┌─ THE RECORDS
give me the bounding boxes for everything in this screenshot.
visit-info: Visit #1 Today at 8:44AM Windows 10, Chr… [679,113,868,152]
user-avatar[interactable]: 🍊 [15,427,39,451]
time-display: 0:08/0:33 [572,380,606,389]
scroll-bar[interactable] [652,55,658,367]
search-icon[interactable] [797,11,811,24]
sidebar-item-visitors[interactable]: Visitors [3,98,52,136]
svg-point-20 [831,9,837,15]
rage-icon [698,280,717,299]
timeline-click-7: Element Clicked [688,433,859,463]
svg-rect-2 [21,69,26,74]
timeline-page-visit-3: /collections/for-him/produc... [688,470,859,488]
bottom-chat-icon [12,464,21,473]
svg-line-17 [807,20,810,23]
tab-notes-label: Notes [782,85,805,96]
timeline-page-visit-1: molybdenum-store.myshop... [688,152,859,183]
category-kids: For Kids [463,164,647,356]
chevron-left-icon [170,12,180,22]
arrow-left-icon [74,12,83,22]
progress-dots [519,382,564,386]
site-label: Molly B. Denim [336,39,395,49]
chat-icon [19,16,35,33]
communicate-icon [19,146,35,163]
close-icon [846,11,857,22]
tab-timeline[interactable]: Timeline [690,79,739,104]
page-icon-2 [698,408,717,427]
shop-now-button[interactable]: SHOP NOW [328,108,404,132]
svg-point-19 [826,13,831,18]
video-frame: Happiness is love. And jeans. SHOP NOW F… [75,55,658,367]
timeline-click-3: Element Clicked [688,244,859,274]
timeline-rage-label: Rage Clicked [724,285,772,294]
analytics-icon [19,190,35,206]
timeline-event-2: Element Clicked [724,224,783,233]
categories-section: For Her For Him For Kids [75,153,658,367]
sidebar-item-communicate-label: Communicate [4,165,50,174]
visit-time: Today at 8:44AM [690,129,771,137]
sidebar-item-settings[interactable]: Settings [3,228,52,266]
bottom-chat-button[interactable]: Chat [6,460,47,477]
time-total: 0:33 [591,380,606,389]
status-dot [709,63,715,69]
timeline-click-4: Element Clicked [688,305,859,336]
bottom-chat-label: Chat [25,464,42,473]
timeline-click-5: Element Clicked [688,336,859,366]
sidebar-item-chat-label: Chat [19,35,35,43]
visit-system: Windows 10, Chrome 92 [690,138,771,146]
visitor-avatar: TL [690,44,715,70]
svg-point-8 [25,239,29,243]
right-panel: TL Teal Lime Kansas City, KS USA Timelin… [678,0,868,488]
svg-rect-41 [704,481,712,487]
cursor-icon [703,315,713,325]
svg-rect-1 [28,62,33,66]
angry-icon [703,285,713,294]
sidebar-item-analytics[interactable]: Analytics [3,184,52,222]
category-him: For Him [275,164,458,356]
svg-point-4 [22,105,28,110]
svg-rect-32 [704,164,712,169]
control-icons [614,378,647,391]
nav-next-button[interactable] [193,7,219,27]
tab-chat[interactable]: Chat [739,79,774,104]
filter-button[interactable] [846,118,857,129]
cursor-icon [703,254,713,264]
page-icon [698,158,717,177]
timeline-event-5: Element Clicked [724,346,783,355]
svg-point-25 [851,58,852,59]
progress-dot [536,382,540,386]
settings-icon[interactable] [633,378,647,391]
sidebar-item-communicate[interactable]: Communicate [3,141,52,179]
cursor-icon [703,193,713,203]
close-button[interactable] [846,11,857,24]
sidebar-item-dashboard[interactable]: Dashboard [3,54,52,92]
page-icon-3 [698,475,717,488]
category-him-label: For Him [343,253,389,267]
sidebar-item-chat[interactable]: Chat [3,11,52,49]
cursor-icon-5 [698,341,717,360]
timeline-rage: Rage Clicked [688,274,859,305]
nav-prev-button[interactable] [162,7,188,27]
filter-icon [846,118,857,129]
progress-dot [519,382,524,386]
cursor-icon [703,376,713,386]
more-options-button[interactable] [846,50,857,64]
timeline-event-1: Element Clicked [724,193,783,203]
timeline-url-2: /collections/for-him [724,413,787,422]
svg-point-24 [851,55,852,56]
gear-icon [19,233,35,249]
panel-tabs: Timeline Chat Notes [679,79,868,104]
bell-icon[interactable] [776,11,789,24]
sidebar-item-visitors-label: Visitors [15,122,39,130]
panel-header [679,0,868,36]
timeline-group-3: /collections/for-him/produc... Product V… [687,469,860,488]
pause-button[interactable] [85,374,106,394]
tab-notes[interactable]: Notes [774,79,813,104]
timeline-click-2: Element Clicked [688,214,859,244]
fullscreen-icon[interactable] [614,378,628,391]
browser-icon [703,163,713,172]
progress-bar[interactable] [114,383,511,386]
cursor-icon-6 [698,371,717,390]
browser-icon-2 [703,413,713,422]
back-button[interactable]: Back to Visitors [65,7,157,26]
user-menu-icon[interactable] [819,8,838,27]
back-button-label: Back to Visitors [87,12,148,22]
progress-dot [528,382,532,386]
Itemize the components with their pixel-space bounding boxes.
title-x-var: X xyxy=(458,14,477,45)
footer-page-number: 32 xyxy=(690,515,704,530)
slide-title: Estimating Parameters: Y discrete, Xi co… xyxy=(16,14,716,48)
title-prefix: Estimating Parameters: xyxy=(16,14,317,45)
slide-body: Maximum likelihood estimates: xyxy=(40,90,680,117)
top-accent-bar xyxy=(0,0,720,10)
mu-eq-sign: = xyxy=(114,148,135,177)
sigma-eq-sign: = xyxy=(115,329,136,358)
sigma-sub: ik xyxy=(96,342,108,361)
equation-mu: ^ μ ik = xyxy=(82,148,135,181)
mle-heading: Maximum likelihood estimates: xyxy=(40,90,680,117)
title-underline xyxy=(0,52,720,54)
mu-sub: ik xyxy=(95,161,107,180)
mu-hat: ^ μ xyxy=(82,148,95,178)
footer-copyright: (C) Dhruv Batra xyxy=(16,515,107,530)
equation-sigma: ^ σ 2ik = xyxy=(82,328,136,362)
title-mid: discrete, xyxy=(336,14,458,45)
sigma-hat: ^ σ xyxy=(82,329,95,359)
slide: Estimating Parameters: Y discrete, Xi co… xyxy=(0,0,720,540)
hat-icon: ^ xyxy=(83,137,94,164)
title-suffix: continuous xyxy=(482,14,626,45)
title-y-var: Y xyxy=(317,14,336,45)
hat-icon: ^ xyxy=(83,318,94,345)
└─
## REQUIRED ACTION:
Show all lines above holding "Visitors".

## SOLUTION FOR THIS EXERCISE:
sidebar-item-visitors[interactable]: Visitors [3,98,52,136]
sidebar-item-visitors-label: Visitors [15,122,39,130]
back-button[interactable]: Back to Visitors [65,7,157,26]
back-button-label: Back to Visitors [87,12,148,22]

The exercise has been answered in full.